My Circuit Analysis
YouTube video: PC9XC Variable Gate Circuit
Schematic:
Replica PCB Top:
Please note that decoupling capacitors were added across each IC for stability and noise reduction. LEDs visually indicate when the hex inverters (74LS04-1/74LS04-2) are in opposing polarity. Photos demonstrating this functionality are within this section. PCB trace layers are shown in the photo below.
Replica PCB Traces:
Explanation:
The circuit includes an integrated variable frequency generator, with a 50% duty cycle provided by three divide-by-ten counters (74LS90), the same circuit as the PC9XB. The pulse train is communicated to two hex inverter (74LS04-1 & 74LS04-2) stages that produce 180-degree phase shifted output pulses. Put more simply, this circuit performs a flip-flopping function. Optocouplers provide isolation between control circuitry and the switching applications that will be covered herein. Having two optocouplers in series, controlling PC9XA driver BJT, produces a two input “AND” gate.

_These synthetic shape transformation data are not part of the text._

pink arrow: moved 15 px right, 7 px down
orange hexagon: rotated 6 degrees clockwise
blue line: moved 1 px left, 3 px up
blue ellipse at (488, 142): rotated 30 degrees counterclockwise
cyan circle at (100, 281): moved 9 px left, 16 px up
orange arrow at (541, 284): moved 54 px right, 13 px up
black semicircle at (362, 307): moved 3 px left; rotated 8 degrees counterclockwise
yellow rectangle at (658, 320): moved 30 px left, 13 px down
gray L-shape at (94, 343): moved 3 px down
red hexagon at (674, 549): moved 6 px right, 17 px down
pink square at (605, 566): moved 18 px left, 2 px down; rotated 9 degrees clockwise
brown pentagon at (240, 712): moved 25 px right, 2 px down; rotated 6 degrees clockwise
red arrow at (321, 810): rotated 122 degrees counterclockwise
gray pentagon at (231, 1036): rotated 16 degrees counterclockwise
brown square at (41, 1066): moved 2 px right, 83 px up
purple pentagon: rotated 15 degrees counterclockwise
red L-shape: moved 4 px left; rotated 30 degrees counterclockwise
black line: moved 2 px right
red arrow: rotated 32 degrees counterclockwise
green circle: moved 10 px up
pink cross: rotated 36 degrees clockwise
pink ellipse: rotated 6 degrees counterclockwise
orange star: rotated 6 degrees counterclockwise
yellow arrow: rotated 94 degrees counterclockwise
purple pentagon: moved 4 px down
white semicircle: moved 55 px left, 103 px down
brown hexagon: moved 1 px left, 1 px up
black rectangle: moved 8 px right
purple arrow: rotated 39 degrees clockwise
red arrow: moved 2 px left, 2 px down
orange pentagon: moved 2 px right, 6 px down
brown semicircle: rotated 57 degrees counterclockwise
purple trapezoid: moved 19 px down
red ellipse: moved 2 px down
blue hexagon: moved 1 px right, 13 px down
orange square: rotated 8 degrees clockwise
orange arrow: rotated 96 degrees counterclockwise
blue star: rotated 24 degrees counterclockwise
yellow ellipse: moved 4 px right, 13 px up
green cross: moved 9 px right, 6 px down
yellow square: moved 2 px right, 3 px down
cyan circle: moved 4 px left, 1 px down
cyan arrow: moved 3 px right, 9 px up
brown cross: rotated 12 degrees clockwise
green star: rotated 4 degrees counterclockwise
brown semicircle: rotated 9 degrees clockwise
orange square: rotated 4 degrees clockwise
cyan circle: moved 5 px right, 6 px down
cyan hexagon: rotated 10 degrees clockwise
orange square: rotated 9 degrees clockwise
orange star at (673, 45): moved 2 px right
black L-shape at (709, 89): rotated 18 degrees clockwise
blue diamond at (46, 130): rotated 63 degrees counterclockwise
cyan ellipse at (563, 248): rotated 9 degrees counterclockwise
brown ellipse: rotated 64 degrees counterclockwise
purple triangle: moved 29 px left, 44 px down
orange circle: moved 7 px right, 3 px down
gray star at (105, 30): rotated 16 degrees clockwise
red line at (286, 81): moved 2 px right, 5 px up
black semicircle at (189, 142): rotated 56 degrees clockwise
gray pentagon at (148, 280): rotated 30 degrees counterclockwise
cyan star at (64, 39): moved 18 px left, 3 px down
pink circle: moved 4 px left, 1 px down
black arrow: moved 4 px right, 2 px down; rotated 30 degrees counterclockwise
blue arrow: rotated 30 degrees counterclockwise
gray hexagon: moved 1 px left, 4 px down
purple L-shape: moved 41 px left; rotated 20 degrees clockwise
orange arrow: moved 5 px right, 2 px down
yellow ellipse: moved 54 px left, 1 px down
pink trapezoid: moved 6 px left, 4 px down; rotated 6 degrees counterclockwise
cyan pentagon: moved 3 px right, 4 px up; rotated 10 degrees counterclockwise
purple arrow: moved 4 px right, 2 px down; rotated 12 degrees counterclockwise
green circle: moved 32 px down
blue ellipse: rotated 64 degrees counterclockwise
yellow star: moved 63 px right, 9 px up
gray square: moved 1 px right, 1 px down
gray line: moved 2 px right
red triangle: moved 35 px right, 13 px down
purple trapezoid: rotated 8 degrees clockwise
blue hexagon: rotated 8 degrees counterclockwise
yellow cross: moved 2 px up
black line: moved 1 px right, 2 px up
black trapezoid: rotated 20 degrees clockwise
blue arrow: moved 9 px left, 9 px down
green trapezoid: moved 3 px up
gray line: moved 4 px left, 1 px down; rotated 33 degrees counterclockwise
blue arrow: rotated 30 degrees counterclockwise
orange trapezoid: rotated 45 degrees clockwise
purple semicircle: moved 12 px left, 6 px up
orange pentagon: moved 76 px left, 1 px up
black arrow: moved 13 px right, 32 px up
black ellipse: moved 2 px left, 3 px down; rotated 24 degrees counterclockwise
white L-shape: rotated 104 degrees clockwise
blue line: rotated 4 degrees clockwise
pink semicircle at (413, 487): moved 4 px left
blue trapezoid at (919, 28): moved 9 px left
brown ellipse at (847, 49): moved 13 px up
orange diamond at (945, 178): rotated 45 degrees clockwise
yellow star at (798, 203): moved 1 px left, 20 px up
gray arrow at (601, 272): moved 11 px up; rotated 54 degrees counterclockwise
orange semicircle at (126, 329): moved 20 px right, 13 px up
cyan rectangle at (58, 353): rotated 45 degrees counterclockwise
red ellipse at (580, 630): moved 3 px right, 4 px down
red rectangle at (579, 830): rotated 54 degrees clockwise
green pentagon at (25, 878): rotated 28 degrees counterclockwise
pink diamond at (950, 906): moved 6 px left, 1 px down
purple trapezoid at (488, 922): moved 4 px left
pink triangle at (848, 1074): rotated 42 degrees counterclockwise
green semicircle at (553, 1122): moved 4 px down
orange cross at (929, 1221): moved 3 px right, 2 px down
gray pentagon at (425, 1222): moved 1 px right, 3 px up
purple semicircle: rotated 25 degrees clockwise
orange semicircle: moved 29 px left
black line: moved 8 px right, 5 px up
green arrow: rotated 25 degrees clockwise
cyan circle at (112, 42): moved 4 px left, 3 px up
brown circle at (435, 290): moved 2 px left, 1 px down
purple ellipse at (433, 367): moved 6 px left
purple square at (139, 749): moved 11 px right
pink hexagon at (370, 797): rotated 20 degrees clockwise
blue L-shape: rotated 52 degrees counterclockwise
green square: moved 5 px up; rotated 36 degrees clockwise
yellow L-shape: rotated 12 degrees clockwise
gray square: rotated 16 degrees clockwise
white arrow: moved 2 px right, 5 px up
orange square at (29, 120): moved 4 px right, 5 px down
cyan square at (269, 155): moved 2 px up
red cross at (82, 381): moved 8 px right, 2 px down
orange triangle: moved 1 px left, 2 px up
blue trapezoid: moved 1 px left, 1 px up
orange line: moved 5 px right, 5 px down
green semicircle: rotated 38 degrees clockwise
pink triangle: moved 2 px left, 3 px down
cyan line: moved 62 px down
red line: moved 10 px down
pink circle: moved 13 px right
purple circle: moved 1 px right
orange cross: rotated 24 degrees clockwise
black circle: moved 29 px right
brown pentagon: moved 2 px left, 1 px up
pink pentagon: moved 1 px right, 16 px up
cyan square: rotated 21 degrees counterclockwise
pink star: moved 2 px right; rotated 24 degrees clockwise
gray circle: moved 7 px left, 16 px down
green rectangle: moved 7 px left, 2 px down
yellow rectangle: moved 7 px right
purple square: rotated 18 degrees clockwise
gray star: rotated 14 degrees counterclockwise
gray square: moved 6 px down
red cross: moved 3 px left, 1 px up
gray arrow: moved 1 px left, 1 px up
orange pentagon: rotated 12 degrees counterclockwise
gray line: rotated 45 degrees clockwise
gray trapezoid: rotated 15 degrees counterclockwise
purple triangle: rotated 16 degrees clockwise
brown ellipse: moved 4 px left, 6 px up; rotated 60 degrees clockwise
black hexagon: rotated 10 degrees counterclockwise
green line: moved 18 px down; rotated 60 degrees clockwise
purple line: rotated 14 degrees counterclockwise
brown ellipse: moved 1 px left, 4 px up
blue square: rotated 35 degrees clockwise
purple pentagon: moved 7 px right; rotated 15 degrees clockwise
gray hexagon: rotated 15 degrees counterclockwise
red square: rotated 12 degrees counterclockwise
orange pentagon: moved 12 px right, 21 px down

The aforementioned description of duty cycle adjustment is slightly misleading. As the frequency is decreased, the number of pulses, delivered by the PC9XB, to the excitor array is increased. Conversely, as the frequency is increased, the number of pulses is decreased. In both cases, the off time is equal to the on time due to the fixed 50% duty cycle. A better understanding can be ascertained by viewing Stan’s reference to “duty-cycle” variability within the scope of controlling the quantity of frequency pulses applied to the electrode pair.
Stan's Applications:
1.) Voltage Intensifier Circuit 9XA: Adjusting the number of pulses applied to the power transistor driving the VIC coil. Can facilitate several different pulse applications including continuous, gated and sequenced.
2.) Dual Voltage Pulsing Circuit: Adjusting the number of pulses applied to their associated power transistors driving the VIC coil. Providing two independently varied voltage pulse waveforms.
4.) Steam Resonator Circuit: Provide switching to associated power transistor to produce alternating application of positive polarity to electrodes.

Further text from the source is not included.